- DATASET ENTRIES
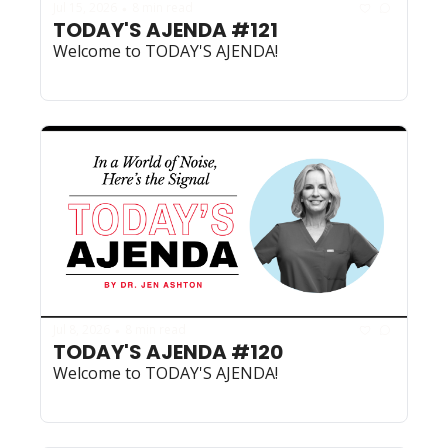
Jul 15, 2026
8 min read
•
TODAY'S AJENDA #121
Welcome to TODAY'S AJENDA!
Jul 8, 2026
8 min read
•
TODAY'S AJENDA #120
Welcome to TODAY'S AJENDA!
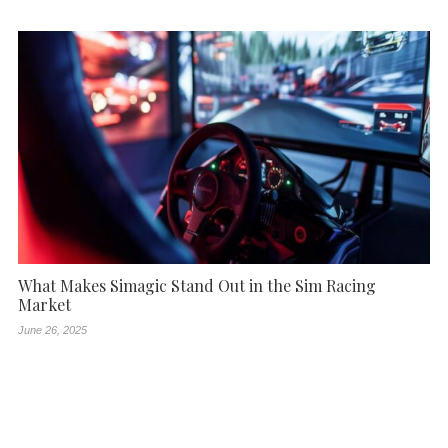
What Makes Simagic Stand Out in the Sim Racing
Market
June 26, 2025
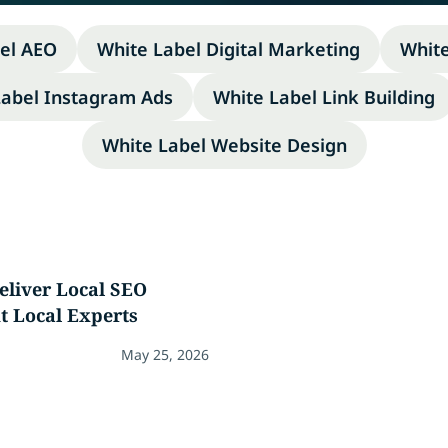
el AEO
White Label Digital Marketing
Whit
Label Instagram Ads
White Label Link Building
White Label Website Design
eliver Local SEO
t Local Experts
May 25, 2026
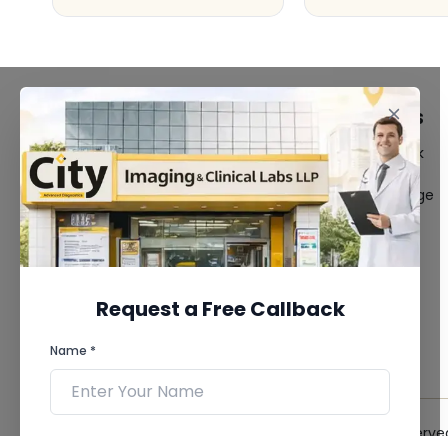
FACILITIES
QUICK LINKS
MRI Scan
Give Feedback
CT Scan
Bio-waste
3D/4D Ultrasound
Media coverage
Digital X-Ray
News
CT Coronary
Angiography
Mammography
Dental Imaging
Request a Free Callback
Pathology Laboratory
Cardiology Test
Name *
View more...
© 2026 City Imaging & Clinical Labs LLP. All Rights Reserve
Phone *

...

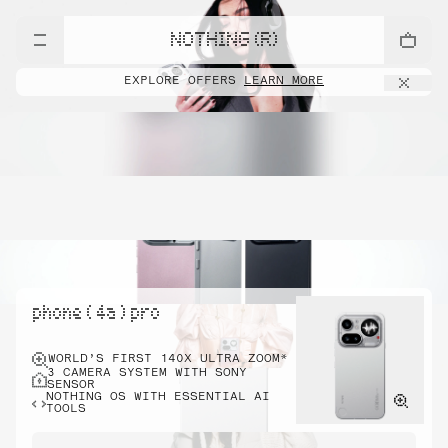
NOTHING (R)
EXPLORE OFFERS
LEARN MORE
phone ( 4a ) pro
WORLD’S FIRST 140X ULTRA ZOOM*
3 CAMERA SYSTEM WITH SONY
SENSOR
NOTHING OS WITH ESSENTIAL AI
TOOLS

- INSTRUCTIONS FOR THE TASK
Report each line in the data that holds the word "Digital".

- EXERCISE OUTPUT
White Label Digital Marketing
Digital X-Ray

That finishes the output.